SOROT 335

Sajian Kuliner Legendaris Pasar Besar

Pasar Besar Kota Malang
Sumber :
  • VIVA.co.id/Dyah Ayu Pitaloka

VIVA.co.id - Warung tua itu tampak sederhana. Terletak di lantai dasar, tak jauh dari pintu masuk sebuah pasar. Menu yang tersaji masih sama. Soto, rawon, gulai, dan ayam lodho. Resepnya pun tak berubah.

“Bangku yang dipakai juga sama,” kata Yusuf generasi ketiga Haji Ridwan yang kini mengelola warung itu.

Haji Ridwan adalah seorang perantauan asal Madura. Dia mulai menjalankan warung sejak 1925, tepat setelah Pasar Besar selesai dibangun usai diambil alih Belanda. Dikenal dengan "Warung Lama", kelezatan ayam lodhonya makin kental di lidah warga Malang.

Yusuf yang kini berusia 63 tahun, mengaku bangga, lantaran resep ayam lodho itu telah mengisi salah satu menu di buku "100 Mak Nyus Makanan Tradisional Indonesia". “Itu fotonya,” kata Yusuf sambil menunjuk pajangan dinding berisi kliping koran pemberitaan tentang Bondan Winarno saat berada di warungnya.

“Ayam lodho di sini enak, rasanya mondo-mondo, pas di lidah,” kata Ary Bowo Sucipto, pengunjung warung itu, sambil menyeka bulir keringat di dahi.

Kelezatan ayam lodho warisan Haji Ridwan itu membuat Pasar Besar tak surut dikunjungi. Apalagi, Jalan Wiromargo di Kota Malang, yang tak jauh dari Pasar Besar selalu ramai dengan penjual aneka kelopak bunga.

Pasar Santa, Pasar untuk Semua

Pasar Besar Kota Malang

Pengunjung menikmati makanan di Warung Lama milik H. Ridwan di kompleks Pasar Besar Kota Malang. Foto: VIVA.co.id/Dyah Ayu Pitaloka

Pasar PIK: Tempat Belanja Bernuansa Singapura

Ada bunga sepatu, bunga cibung, pandan, melati, bunga sepatu, dan juga kenanga.
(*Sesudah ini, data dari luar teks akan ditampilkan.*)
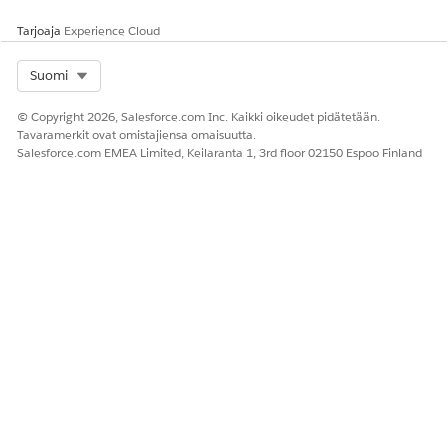
Suositeltuja käytäntöjä mukautetun pyynnön
päivämäärän ja kellonajan käyttämiseen callbackeissa
Tarjoaja
Experience Cloud
Voice- ja callback-skenaarioiden ensisijainen haaste on
Select Org
Suomi
menettää paikasi jonossa. Tavallisesti, jos callback-kutsun
uudelleenyritys epäonnistuu ja kohde asetetaan takaisin
© Copyright 2026, Salesforce.com Inc. Kaikki oikeudet pidätetään.
jonoon, se siirretään jonon taakse uuden
Tavaramerkit ovat omistajiensa omaisuutta.
sisäänkirjautumisajan perusteella. Pyydetty päivä -
Salesforce.com EMEA Limited, Keilaranta 1, 3rd floor 02150 Espoo Finland
vaihtoehdon avulla voit reitittää callback-kutsuja puhelun
alkuperäisen jonon perusteella.
Noudata näitä tärkeimpiä toteutusstrategioita tarjotaksesi
saumattoman käyttökokemuksen asiakkaille ja agenteille.
Käytä alkuperäisiä luontipäiviä
: Kun määrität Reititä töitä -
toiminnon callback-kutsulle, kartoita mukautettu pyydetty
kenttä tietueen alkuperäiseen luontipäivään, kuten
tapaukseen tai äänipuheluun. Tämä kartoitus säilyttää
asiakkaan alkuperäisen sijainnin rästitilassa.
Pidä prioriteetti uudelleenajoissa
: Jos callback-skenaario
sisältää useita uudelleenyrityksiä, varmista, että kulun
logiikka välittää pyynnön alustavan aikaleiman
yhdenmukaisesti jokaiseen uuteen Reititä töitä -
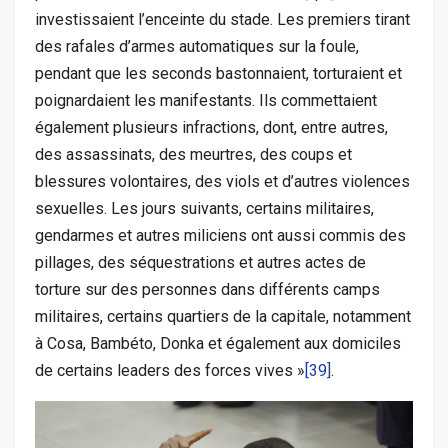
investissaient l’enceinte du stade. Les premiers tirant
des rafales d’armes automatiques sur la foule,
pendant que les seconds bastonnaient, torturaient et
poignardaient les manifestants. Ils commettaient
également plusieurs infractions, dont, entre autres,
des assassinats, des meurtres, des coups et
blessures volontaires, des viols et d’autres violences
sexuelles. Les jours suivants, certains militaires,
gendarmes et autres miliciens ont aussi commis des
pillages, des séquestrations et autres actes de
torture sur des personnes dans différents camps
militaires, certains quartiers de la capitale, notamment
à Cosa, Bambéto, Donka et également aux domiciles
de certains leaders des forces vives »
[39]
.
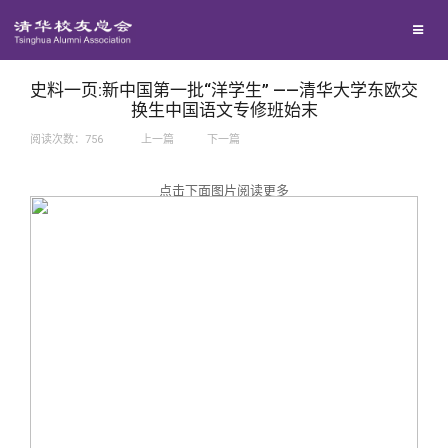
兴趣群体
捐赠方法
我要订阅
西南联大校友会
义工计划
新媒体平台
史料一页:新中国第一批“洋学生” ——清华大学东欧交
换生中国语文专修班始末
阅读次数：
756
上一篇
下一篇
百年清华
点击下面图片阅读更多
校友服务
清华人物
校友总会
清华故事
终身学习
关闭
青春风采
信息化服务
总会简介
校友文苑
三创大赛
会长致辞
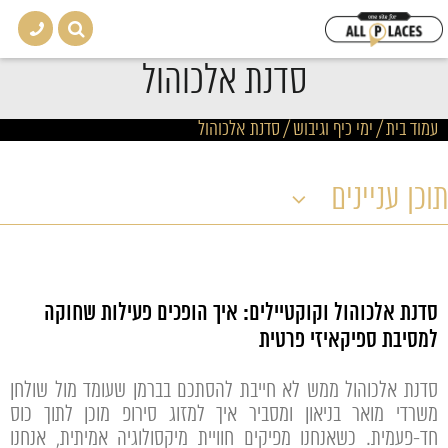
סדנת אלכוהול
עמוד בית
/
ימי כיף וגיבוש
/
סדנת אלכוהול
תוכן עניינים
סדנת אלכוהול וקוקטיילים: איך הופכים פעילות שחוקה
למסיבת ספיקאיזי פרטית
סדנת אלכוהול ממש לא חייבת להסתכם בברמן שעומד מול שולחן
משרדי מואר בניאון ומסביר איך למזוג סירופ מוכן לתוך כוס
חד-פעמית. כשאנחנו מפיקים חוויית מיקסולוגיה אמיתית, אנחנו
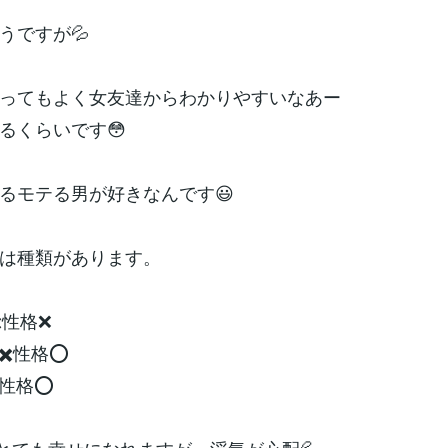
うですが💦
ってもよく女友達からわかりやすいなあー
るくらいです😳
るモテる男が好きなんです😃
は種類があります。
✖️性格❌
✖️性格⭕️
️性格⭕️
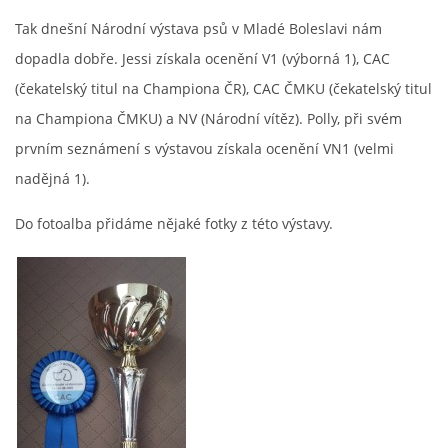
Tak dnešní Národní výstava psů v Mladé Boleslavi nám
FOTOALBUM
dopadla dobře. Jessi získala ocenění V1 (výborná 1), CAC
(čekatelský titul na Championa ČR), CAC ČMKU (čekatelský titul
ODKAZY
na Championa ČMKU) a NV (Národní vítěz). Polly, při svém
prvním seznámení s výstavou získala ocenění VN1 (velmi
KONTAKT
nadějná 1).
Do fotoalba přidáme nějaké fotky z této výstavy.
© CHS ze Severních vrchů |
Aktualizováno: 20. 7. 2026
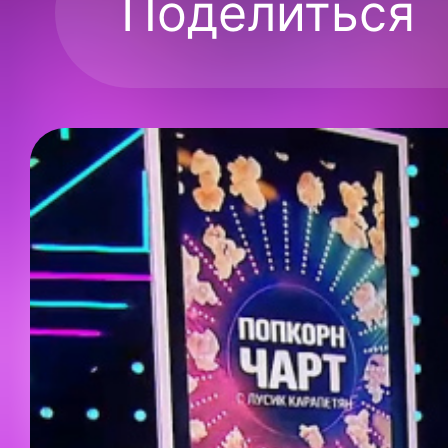
Поделиться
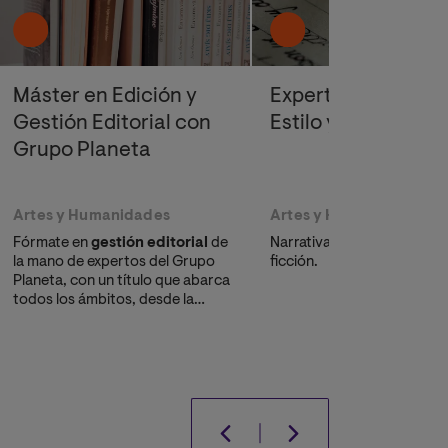
Máster en Edición y
Experto en Escritu
Gestión Editorial con
Estilo y Creativida
Grupo Planeta
Artes y Humanidades
Artes y Humanidades
Fórmate en
gestión editorial
de
Narrativa breve, novela y 
la mano de expertos del Grupo
ficción.
Planeta, con un título que abarca
todos los ámbitos, desde la
edición hasta la publicación.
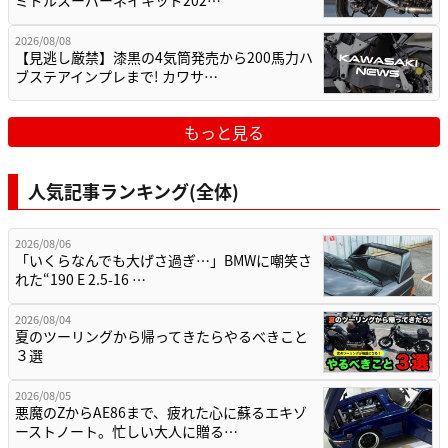
2026/08/08
【見逃し厳禁】漆黒の4気筒発売から200馬力ハ
ブステアインプレまで! カワサ…
もっと見る
人気記事ランキング(全体)
2026/08/06
「いくらなんでも大げさ過ぎ…」BMWに嘲笑さ
れた“190 E 2.5-16 …
2026/08/04
夏のツーリングから帰ってきたらやるべきこと
３選
2026/08/05
悪魔のZからAE86まで、疲れた心に蘇るエキゾ
ーストノート。忙しい大人に贈る…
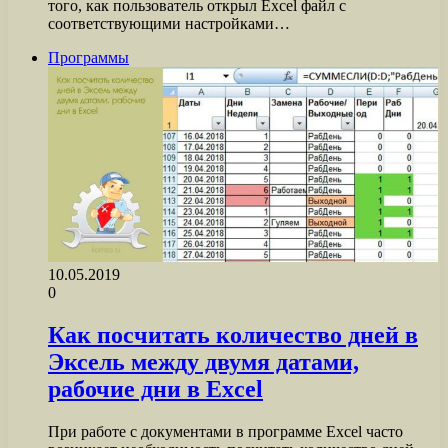
того, как пользователь открыл Excel файл с
соответствующими настройками…
Программы
10.05.2019
0
Как посчитать количество дней в
Эксель между двумя датами,
рабочие дни в Excel
При работе с документами в программе Excel часто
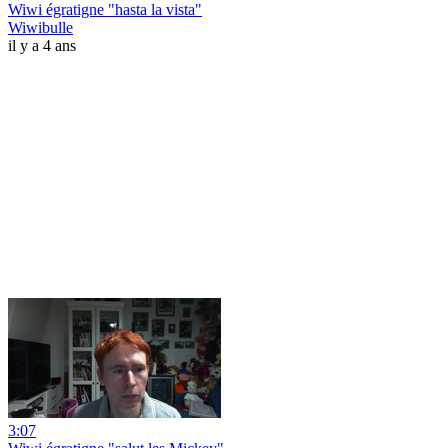
Wiwi égratigne "hasta la vista"
Wiwibulle
il y a 4 ans
3:07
Kesibukan aneka pedagang dan pembeli pun meluber di Pasar Besar, pasar tertua di Kota Malang.

Seperti daerah lama di Kota Malang, Pasar Besar dulu juga dikenal sebagai kawasan Pecinan, nama yang diturunkan dari kebiasaan, banyaknya warga Tionghoa yang bermukim dan berkumpul di situ. Seperti pula nama kawasan Embong Arab, Kayu Tangan, maupun Pecinan Kecil.

“Setiap Rabu Wage dan Jumat Kliwon, pasar bunga pasti ramai. Semua ke sini,” kata Wiji, pedagang bunga di pasar itu. 

Bunga aneka rupa lazim digunakan saat berkunjung ke makam kerabat pada Rabu Wage dan Jumat Kliwon. Wage dan kliwon merupakan dua dari lima nama hari pasaran, sesuai kalender Jawa.

Serunya Kuliner di Pasar Modern BSD City

Jalan Wiromargo atau Pecinan Kecil telah berubah fungsi menjadi pusat perdagangan kelopak bunga, sejak 25 tahun. Sementara itu, awalnya, jalan kecil di barat Pasar Besar itu lebih dikenal sebagai pusat tembakau, dan cikal bakal sejumlah pabrik rokok besar asal Malang. Salah satunya rokok Bentoel yang kini telah dimiliki British American Tobacco (BAT).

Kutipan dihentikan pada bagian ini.